Induction of Decision Trees
Quinlan, J. R. (1986). Induction of Decision Trees. Machine Learning, 1(1), 81–106. https://doi.org/10.1023/A:1022643204877
- Top-Down Induction of Decision Trees (TDIDT) is a family of algorithms which construct trees starting from the root and ending with leaves
- The induction task: for a universe of objects with specific discrete attributes, develop a classification rule from a training set to classify the object as a positive (P) or negative (N) instance
- Attributes are inadequate if the same attributes can result in different classes.
ID3
- A brute force search for the best tree is not computationally feasible.
- ID3 is iterative: it first trains on a subset of the training data, then some of the incorrectly classified objects in the validation set are added to the training subset.
- ID3 tends to create relatively simple trees
- To from a tree from a collection C of objects, we choose a test T with outcomes ${O_1, O_2, \ldots, O_w}$ which will partition C into $\{C_1, C_2, \ldots, C_w\}$. T is effectively a choice of which attribute we will use to split.
- The criterion for splitting is based on information.
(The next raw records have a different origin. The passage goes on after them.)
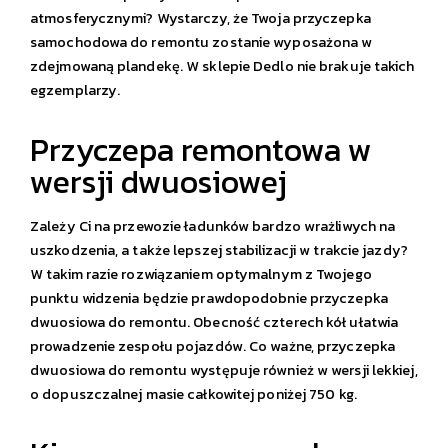
atmosferycznymi? Wystarczy, że Twoja przyczepka
samochodowa do remontu zostanie wyposażona w
zdejmowaną plandekę. W sklepie Dedlo nie brakuje takich
egzemplarzy.
Przyczepa remontowa w
wersji dwuosiowej
Zależy Ci na przewozie ładunków bardzo wrażliwych na
uszkodzenia, a także lepszej stabilizacji w trakcie jazdy?
W takim razie rozwiązaniem optymalnym z Twojego
punktu widzenia będzie prawdopodobnie przyczepka
dwuosiowa do remontu. Obecność czterech kół ułatwia
prowadzenie zespołu pojazdów. Co ważne, przyczepka
dwuosiowa do remontu występuje również w wersji lekkiej,
o dopuszczalnej masie całkowitej poniżej 750 kg.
- One of the assumptions is that C will classify objects either P or N in the same proportion as the representation of these classes in the training data
- Let C contain p objects of class P and n objects of class N. The information to generate a ‘P’ or ‘N’ message:
\[I(p,n) = -\frac{p}{p+n}\log_2 \frac{p}{p+n} - \frac{n}{p+n} \log_2 \frac{n}{p+n}\]
- If we are splitting on variable A which takes values $\{A_1, A_2, \ldots, A_v\}$, let each $C_i$ have $p_i$ objects of class P and $n_i$ objects of class N. The expected information is the weighted average:
\[E(A) = \sum_{i=1}^v \frac{p_i + n_i}{p+n} I(p_i, n_i)\]
- The information gain by branching on A is:
\[\text{gain}(A) = I(p,n) - E(A)\]
- The computational complexity of this process is $O( \vert C \vert \cdot \vert A \vert)$
Noise
- To deal with noise:
- the algorithm must be able to work with inadequate attributes
- there must be some criterion to avoid fitting to noise
- If A is an attribute with random values, branching on A will still cause an information gain:
- however, setting a minimum gain may also exclude relevant attributes
- better is to perform a $\chi ^2$ test of stochastic independence, such that we won’t split on A unless irrelevance can be rejected. If A is irrelevant, then our number of positive predictions should obey:
\[p_i' = p \left( \frac{p_i+n_i}{p+n} \right)\]
- To deal with inadequate attributes, if we cannot classify an object with our tree, we can just label it with the more numerous class.
- Information gain favours attributes with many values (in the discrete case).We can solve this by requiring that all tests have only 2 outcomes, by choosing a subset of the values to become one branch and the remainders to form the other branch.